Около 2 часов восхищались мы ими с книгою в руках; но не одна статуя так не поразила меня, как Ириса, одна из дщерей Океана и посланница богов, особливо Юноны. Она представлена в быстром движении. Забываешь, что пред глазами мраморная громада: кажется, она бежит и движение не остановлено, не окаменело в мраморе, а выражено в минуту быстроты оного. Покрывало Ирисы надулось от воздуха и летит за нею. Она спешит исполнить поручение, ей данное: возвестить в отдаленных краях земли - рождение Минервы! - Здесь должны учиться художники, здесь образовать вкус свой. У сих колонн полуразрушенных, у сих барельефов, коих и время и турки пощадили, должны образовать вкус свой зодчий и каменотесец, живописец и - сам поэт должен искать вдохновений у подножия сих статуй, у сих обломков, свидетельствующих славу Греции и — нашу неблагодарность!
К счастию, в нашей Академии худ<ожеств> есть слепки с некоторых барельефов…

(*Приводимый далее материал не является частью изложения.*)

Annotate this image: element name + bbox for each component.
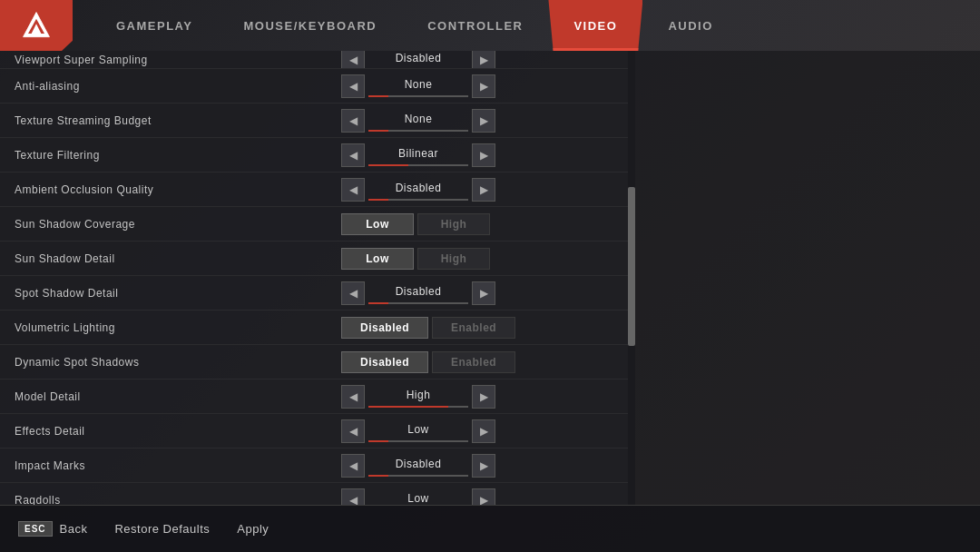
arrow-left-ragdolls[interactable]: ◀ (341, 488, 365, 506)
control-impact-marks: ◀ Disabled ▶ (341, 454, 621, 478)
toggle-high-sun-shadow-coverage[interactable]: High (417, 213, 490, 235)
arrow-right-spot-shadow-detail[interactable]: ▶ (472, 281, 495, 305)
nav-bar: GAMEPLAY MOUSE/KEYBOARD CONTROLLER VIDEO… (0, 0, 980, 51)
arrow-left-texture-filtering[interactable]: ◀ (341, 143, 365, 167)
control-anti-aliasing: ◀ None ▶ (341, 74, 621, 98)
value-container-impact-marks: Disabled (368, 455, 468, 477)
row-texture-filtering: Texture Filtering ◀ Bilinear ▶ (0, 138, 635, 172)
value-container-texture-filtering: Bilinear (368, 144, 468, 166)
value-container-model-detail: High (368, 386, 468, 408)
control-texture-streaming-budget: ◀ None ▶ (341, 109, 621, 133)
control-effects-detail: ◀ Low ▶ (341, 419, 621, 443)
arrow-right-effects-detail[interactable]: ▶ (472, 419, 495, 443)
right-panel (635, 51, 980, 505)
partial-arrow-left[interactable]: ◀ (341, 51, 365, 69)
row-spot-shadow-detail: Spot Shadow Detail ◀ Disabled ▶ (0, 276, 635, 310)
label-volumetric-lighting: Volumetric Lighting (15, 321, 341, 334)
tab-gameplay[interactable]: GAMEPLAY (91, 0, 218, 51)
underline-anti-aliasing (368, 95, 468, 97)
value-ambient-occlusion-quality: Disabled (396, 179, 442, 197)
nav-tabs: GAMEPLAY MOUSE/KEYBOARD CONTROLLER VIDEO… (73, 0, 739, 51)
value-container-effects-detail: Low (368, 420, 468, 442)
partial-arrow-right[interactable]: ▶ (472, 51, 495, 69)
toggle-disabled-volumetric-lighting[interactable]: Disabled (341, 317, 428, 339)
row-ambient-occlusion-quality: Ambient Occlusion Quality ◀ Disabled ▶ (0, 172, 635, 207)
arrow-right-ambient-occlusion-quality[interactable]: ▶ (472, 178, 495, 202)
arrow-right-ragdolls[interactable]: ▶ (472, 488, 495, 506)
apply-button[interactable]: Apply (237, 522, 269, 536)
logo-area (0, 0, 73, 51)
tab-video[interactable]: VIDEO (548, 0, 642, 51)
label-dynamic-spot-shadows: Dynamic Spot Shadows (15, 356, 341, 369)
label-sun-shadow-coverage: Sun Shadow Coverage (15, 218, 341, 231)
restore-defaults-button[interactable]: Restore Defaults (114, 522, 210, 536)
row-anti-aliasing: Anti-aliasing ◀ None ▶ (0, 69, 635, 104)
control-dynamic-spot-shadows: Disabled Enabled (341, 351, 621, 373)
label-spot-shadow-detail: Spot Shadow Detail (15, 287, 341, 300)
control-texture-filtering: ◀ Bilinear ▶ (341, 143, 621, 167)
row-volumetric-lighting: Volumetric Lighting Disabled Enabled (0, 310, 635, 345)
page-container: GAMEPLAY MOUSE/KEYBOARD CONTROLLER VIDEO… (0, 0, 980, 552)
underline-effects-detail (368, 440, 468, 442)
toggle-enabled-volumetric-lighting[interactable]: Enabled (432, 317, 515, 339)
partial-value: Disabled (396, 51, 442, 67)
toggle-dynamic-spot-shadows: Disabled Enabled (341, 351, 515, 373)
toggle-enabled-dynamic-spot-shadows[interactable]: Enabled (432, 351, 515, 373)
label-ambient-occlusion-quality: Ambient Occlusion Quality (15, 183, 341, 196)
partial-row: Viewport Super Sampling ◀ Disabled ▶ (0, 51, 635, 69)
arrow-right-texture-filtering[interactable]: ▶ (472, 143, 495, 167)
label-texture-streaming-budget: Texture Streaming Budget (15, 114, 341, 127)
apply-label: Apply (237, 522, 269, 536)
arrow-left-impact-marks[interactable]: ◀ (341, 454, 365, 478)
row-sun-shadow-coverage: Sun Shadow Coverage Low High (0, 207, 635, 242)
toggle-volumetric-lighting: Disabled Enabled (341, 317, 515, 339)
value-container-ambient-occlusion-quality: Disabled (368, 179, 468, 201)
arrow-right-impact-marks[interactable]: ▶ (472, 454, 495, 478)
value-model-detail: High (407, 386, 431, 404)
arrow-left-spot-shadow-detail[interactable]: ◀ (341, 281, 365, 305)
value-container-texture-streaming-budget: None (368, 110, 468, 132)
arrow-right-texture-streaming-budget[interactable]: ▶ (472, 109, 495, 133)
arrow-left-ambient-occlusion-quality[interactable]: ◀ (341, 178, 365, 202)
restore-defaults-label: Restore Defaults (114, 522, 210, 536)
scroll-indicator[interactable] (628, 51, 635, 505)
arrow-right-anti-aliasing[interactable]: ▶ (472, 74, 495, 98)
partial-label: Viewport Super Sampling (15, 54, 341, 66)
arrow-left-anti-aliasing[interactable]: ◀ (341, 74, 365, 98)
value-container-ragdolls: Low (368, 489, 468, 506)
control-model-detail: ◀ High ▶ (341, 385, 621, 409)
tab-mouse-keyboard[interactable]: MOUSE/KEYBOARD (218, 0, 402, 51)
arrow-left-texture-streaming-budget[interactable]: ◀ (341, 109, 365, 133)
arrow-left-effects-detail[interactable]: ◀ (341, 419, 365, 443)
arrow-right-model-detail[interactable]: ▶ (472, 385, 495, 409)
scroll-thumb (628, 187, 635, 346)
partial-control: ◀ Disabled ▶ (341, 51, 621, 69)
label-effects-detail: Effects Detail (15, 425, 341, 438)
underline-impact-marks (368, 475, 468, 477)
tab-audio[interactable]: AUDIO (642, 0, 738, 51)
tab-controller[interactable]: CONTROLLER (402, 0, 548, 51)
back-button[interactable]: ESC Back (18, 521, 87, 537)
value-container-spot-shadow-detail: Disabled (368, 282, 468, 304)
label-impact-marks: Impact Marks (15, 459, 341, 472)
row-dynamic-spot-shadows: Dynamic Spot Shadows Disabled Enabled (0, 345, 635, 380)
bottom-bar: ESC Back Restore Defaults Apply (0, 505, 980, 552)
toggle-low-sun-shadow-detail[interactable]: Low (341, 248, 414, 270)
toggle-disabled-dynamic-spot-shadows[interactable]: Disabled (341, 351, 428, 373)
toggle-low-sun-shadow-coverage[interactable]: Low (341, 213, 414, 235)
value-texture-streaming-budget: None (405, 110, 433, 128)
label-anti-aliasing: Anti-aliasing (15, 80, 341, 93)
row-texture-streaming-budget: Texture Streaming Budget ◀ None ▶ (0, 104, 635, 138)
value-container-anti-aliasing: None (368, 75, 468, 97)
value-anti-aliasing: None (405, 75, 433, 94)
control-volumetric-lighting: Disabled Enabled (341, 317, 621, 339)
toggle-sun-shadow-detail: Low High (341, 248, 490, 270)
value-spot-shadow-detail: Disabled (396, 282, 442, 301)
underline-ambient-occlusion-quality (368, 199, 468, 201)
toggle-high-sun-shadow-detail[interactable]: High (417, 248, 490, 270)
row-impact-marks: Impact Marks ◀ Disabled ▶ (0, 448, 635, 483)
control-spot-shadow-detail: ◀ Disabled ▶ (341, 281, 621, 305)
arrow-left-model-detail[interactable]: ◀ (341, 385, 365, 409)
label-texture-filtering: Texture Filtering (15, 149, 341, 162)
underline-texture-streaming-budget (368, 130, 468, 132)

Ввечеру был в театре Adolphi Theatre Strand и видел две пиесы - мелодраму «The pilot, or the tale of the sea», в которой главный актер, Terry, играл порядочно; другие плохо, особливо женщины. И одеты так же. Впрочем, этот театр более для простого народа, чем для fashionable. Другая пиеса: «Anaconda. New burlesca. The terrific serpent of Lesboa». Везде, где могут действовать машины, англичане превосходны. И тут явление змеи, ее быстрые и искусные движения заслужили полное одобрение публики. Большой комической пантомимы, которой заключили спектакль, я не дождался: «The golden lamps, or Harlequin and the Wizard Dwarf».